The American Immigration Council does not endorse or oppose candidates for elected office. We aim to provide analysis regarding the implications of the election on the U.S. immigration system.

A class action lawsuit was filed on March 15, 2018 challenging the U.S. government’s practice of detaining asylum seekers indefinitely and argues the practice is an attempt to deter future asylum seekers from seeking safety in the United States. The suit claims that the Department of Homeland Security has violated U.S. law by refusing to allow hundreds, or even thousands, of asylum seekers to be released on parole from prisons and immigration detention centers while their cases are being decided.

The suit was filed by immigrant and civil rights organizations on behalf of nine plaintiffs, all asylum seekers who fled to the United States in search of safe haven, and all of whom passed a screening interview finding that they each have a credible claim for relief. The plaintiffs all submitted requests for release but were denied, despite proving their identity, identifying sponsors with whom they would live, and showing that they did not pose a flight risk or danger to the community.

One plaintiff is a 41-year-old former ethics teacher who fled political persecution in Haiti—including beating and death threats. He remains in detention after 16 months even though an immigration judge already granted him asylum—yet the government is appealing his release. Another asylum-seeking plaintiff has been detained for over 21 months after fleeing gang violence and death threats in El Salvador. And a married couple fled a criminal cartel in Mexico yet continues to be detained in separate facilities, weeks after passing their credible fear interviews.

Faced with the prospect of indefinite detention in stressful conditions and often inadequate medical care, some asylum seekers may find that they have no option but to give up their claims for asylum. Many asylum seekers are held in detention centers far from loved ones, hundreds of miles from the nearest metropolitan center, inhibiting access to free or low-cost legal help.

Notwithstanding a 2015 federal court ruling that DHS cannot use immigration detention for the purpose of deterrence, according to the plaintiffs in the suit, “DHS has now unlawfully embarked on an even broader policy of detaining asylum seekers on deterrence grounds.”

The lawsuit demands that the government follow a 2009 Immigration and Customs Enforcement policy that “allows officials to release foreigners while they await their immigration court hearings, a process that can take years.”

Although the Obama administration also detained asylum seekers—including the Haitian ethics teacher who is a plaintiff in this lawsuit—the “number who are released while their cases are pending has plunged under the Trump administration.”

Over ninety percent of parole requests at five U.S. Immigration and Customs Enforcement field offices—Detroit, El Paso, Los Angeles, Newark and Philadelphia—were denied during the first eight months of the Trump administration.
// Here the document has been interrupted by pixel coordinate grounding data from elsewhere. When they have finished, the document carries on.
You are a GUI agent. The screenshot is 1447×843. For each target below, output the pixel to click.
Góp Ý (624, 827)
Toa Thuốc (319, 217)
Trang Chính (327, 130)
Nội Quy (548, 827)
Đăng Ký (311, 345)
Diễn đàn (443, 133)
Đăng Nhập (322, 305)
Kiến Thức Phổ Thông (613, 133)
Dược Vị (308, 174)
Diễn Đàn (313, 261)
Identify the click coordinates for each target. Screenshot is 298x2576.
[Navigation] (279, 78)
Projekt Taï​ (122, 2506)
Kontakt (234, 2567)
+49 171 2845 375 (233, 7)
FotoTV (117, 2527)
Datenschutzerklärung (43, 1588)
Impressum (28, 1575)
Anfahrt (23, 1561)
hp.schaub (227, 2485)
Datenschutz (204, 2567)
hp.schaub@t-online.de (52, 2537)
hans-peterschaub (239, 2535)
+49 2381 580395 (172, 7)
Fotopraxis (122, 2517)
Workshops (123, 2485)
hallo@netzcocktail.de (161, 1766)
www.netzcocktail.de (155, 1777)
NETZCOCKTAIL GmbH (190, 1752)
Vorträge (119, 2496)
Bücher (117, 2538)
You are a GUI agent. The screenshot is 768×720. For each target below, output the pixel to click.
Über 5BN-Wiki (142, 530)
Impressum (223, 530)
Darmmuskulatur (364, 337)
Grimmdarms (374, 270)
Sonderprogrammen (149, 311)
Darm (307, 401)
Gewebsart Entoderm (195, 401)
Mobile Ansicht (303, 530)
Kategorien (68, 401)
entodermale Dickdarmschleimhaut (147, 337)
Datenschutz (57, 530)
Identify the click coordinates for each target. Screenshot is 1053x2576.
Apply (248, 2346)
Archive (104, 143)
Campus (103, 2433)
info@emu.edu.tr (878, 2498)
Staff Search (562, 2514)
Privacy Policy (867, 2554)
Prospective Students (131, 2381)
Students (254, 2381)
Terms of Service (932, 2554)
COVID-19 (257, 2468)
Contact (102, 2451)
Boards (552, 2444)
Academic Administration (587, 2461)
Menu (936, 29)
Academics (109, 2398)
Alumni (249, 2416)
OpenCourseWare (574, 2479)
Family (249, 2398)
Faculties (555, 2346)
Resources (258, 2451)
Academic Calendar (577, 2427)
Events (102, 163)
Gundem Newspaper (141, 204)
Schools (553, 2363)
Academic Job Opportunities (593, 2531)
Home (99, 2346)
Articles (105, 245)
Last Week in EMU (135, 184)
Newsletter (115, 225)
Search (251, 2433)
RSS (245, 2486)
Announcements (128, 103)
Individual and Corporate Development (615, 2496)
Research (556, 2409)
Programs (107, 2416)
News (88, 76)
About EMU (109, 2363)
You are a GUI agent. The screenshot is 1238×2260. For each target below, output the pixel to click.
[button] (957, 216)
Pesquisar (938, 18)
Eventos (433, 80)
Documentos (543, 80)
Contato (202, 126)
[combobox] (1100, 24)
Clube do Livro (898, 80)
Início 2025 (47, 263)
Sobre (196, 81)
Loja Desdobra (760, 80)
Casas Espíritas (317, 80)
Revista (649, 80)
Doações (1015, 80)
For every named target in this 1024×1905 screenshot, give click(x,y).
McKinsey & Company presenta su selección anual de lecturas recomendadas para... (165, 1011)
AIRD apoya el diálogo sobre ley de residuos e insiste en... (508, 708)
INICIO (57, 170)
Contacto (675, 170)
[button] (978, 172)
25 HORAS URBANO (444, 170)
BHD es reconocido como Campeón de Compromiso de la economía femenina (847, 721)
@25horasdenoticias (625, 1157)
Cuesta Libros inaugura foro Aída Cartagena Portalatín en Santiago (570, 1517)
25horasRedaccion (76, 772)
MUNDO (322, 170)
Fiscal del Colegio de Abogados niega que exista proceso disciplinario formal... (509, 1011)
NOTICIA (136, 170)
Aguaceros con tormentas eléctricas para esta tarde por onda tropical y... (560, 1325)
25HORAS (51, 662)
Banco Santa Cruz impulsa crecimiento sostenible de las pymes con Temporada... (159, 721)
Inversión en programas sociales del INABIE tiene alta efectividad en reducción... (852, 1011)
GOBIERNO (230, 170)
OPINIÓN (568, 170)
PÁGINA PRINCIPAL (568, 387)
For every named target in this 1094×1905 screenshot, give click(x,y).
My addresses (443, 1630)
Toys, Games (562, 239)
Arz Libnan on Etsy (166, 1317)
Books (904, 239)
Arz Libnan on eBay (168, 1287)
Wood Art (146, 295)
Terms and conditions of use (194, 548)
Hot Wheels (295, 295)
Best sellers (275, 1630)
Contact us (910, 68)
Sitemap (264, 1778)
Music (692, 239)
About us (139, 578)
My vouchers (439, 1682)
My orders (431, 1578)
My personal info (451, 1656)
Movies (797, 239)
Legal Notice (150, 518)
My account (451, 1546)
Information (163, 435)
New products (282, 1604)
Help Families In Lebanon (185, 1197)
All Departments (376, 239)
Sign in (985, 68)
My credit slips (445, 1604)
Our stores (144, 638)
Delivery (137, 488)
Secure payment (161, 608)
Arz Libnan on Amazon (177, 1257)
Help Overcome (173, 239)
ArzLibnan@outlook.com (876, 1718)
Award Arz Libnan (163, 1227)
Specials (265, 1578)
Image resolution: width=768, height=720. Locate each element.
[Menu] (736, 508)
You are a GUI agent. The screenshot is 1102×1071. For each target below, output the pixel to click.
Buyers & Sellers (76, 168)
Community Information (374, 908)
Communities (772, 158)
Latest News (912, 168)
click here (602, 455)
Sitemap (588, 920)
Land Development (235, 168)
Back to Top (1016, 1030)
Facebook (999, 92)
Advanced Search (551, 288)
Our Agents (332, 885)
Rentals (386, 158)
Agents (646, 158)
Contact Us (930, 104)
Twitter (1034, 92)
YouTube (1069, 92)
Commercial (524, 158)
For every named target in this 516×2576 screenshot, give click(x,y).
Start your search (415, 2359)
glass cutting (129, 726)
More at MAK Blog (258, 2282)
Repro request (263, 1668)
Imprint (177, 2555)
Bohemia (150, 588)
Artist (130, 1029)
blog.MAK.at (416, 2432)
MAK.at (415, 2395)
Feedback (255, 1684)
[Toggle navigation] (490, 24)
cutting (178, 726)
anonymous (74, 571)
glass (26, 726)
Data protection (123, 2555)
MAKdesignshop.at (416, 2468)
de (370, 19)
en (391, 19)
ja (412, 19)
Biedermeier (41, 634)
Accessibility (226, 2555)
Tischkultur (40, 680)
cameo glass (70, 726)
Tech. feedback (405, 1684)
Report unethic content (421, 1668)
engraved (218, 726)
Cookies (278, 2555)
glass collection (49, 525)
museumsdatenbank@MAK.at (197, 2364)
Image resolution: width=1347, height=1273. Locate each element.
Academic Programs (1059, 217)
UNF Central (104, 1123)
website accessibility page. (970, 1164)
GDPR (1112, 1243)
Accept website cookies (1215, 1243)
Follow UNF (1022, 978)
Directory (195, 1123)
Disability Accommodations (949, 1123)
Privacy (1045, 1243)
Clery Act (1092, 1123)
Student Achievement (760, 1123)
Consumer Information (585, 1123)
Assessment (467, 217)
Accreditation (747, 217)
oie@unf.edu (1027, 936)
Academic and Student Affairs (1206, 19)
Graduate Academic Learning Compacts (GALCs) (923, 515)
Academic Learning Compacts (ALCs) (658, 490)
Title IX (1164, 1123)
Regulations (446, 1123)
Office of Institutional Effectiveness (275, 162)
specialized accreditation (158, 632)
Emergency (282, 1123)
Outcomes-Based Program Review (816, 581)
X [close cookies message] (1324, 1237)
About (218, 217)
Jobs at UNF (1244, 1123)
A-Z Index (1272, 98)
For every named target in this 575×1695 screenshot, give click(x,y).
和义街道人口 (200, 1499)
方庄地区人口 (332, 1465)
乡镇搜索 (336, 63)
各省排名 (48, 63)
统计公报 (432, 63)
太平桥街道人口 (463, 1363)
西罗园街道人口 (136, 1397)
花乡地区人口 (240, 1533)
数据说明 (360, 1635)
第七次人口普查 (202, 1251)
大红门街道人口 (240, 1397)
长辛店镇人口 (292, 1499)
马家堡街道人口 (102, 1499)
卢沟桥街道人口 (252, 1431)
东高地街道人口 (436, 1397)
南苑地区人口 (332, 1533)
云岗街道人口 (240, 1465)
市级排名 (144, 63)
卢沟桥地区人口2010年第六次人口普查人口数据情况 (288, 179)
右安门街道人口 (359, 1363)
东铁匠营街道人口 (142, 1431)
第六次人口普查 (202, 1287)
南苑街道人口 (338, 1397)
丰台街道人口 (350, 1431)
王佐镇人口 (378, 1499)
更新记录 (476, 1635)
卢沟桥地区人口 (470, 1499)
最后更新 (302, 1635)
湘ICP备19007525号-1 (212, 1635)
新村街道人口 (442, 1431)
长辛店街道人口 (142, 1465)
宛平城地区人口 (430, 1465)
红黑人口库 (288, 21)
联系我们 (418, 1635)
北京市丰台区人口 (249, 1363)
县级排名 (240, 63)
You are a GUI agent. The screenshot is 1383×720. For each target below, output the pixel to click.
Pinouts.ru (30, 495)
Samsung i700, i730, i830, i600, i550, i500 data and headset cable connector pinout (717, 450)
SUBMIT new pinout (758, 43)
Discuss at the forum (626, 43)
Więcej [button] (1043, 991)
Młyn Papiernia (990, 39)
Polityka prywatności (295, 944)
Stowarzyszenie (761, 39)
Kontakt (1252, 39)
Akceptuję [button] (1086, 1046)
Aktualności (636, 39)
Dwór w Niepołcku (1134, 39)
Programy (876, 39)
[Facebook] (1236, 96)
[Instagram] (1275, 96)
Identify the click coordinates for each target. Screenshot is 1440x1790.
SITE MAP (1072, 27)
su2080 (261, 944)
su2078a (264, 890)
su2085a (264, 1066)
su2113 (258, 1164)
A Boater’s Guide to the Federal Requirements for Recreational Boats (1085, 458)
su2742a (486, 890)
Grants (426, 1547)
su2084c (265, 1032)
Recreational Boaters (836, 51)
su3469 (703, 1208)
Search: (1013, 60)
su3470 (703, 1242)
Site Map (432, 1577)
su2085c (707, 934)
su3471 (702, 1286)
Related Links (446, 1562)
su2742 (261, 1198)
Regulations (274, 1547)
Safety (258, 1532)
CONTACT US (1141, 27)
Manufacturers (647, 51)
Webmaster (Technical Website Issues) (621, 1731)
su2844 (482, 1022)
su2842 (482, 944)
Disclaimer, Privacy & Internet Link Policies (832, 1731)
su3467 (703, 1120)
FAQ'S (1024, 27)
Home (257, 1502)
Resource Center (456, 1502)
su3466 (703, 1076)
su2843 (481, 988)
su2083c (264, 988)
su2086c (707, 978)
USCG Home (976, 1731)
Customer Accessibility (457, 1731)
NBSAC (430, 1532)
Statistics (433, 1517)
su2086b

According to the ACLU, more than 1,000 asylum seekers were detained in 2017 in those field offices.

The practice of detaining individuals with the intent of discouraging or deterring asylum seekers from seeking safe haven is not only inhumane but fundamentally misunderstands the life-threatening push factors that make people flee their home countries in the first place. It’s time to stop viewing asylum seekers as a nuisance or security threat and instead ensure that we protect them from harm’s way.